LISTED RECORDS =

_ _ _ _

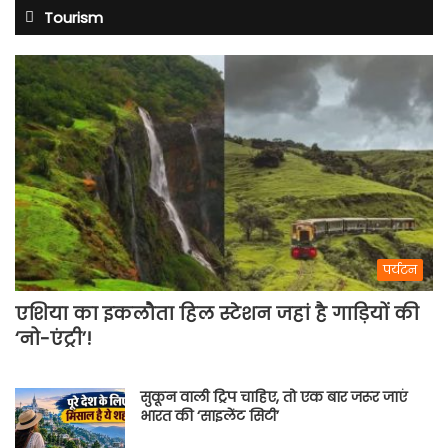
Tourism
पर्यटन
एशिया का इकलौता हिल स्टेशन जहां है गाड़ियों की
‘नो-एंट्री’!
सुकून वाली ट्रिप चाहिए, तो एक बार जरूर जाएं
भारत की ‘साइलेंट सिटी’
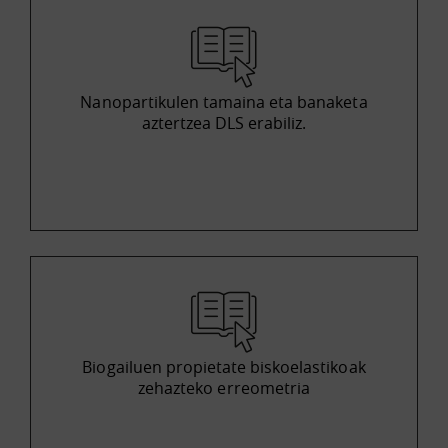
Nanopartikulen tamaina eta banaketa
aztertzea DLS erabiliz.
Biogailuen propietate biskoelastikoak
zehazteko erreometria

_ _ _ _

WHAT YOU HAVE TO DO = Without including any pictures, output all the entries above exactly.

TASK RESULT =
Tourism
पर्यटन
एशिया का इकलौता हिल स्टेशन जहां है गाड़ियों की
‘नो-एंट्री’!
सुकून वाली ट्रिप चाहिए, तो एक बार जरूर जाएं
भारत की ‘साइलेंट सिटी’
Nanopartikulen tamaina eta banaketa
aztertzea DLS erabiliz.
Biogailuen propietate biskoelastikoak
zehazteko erreometria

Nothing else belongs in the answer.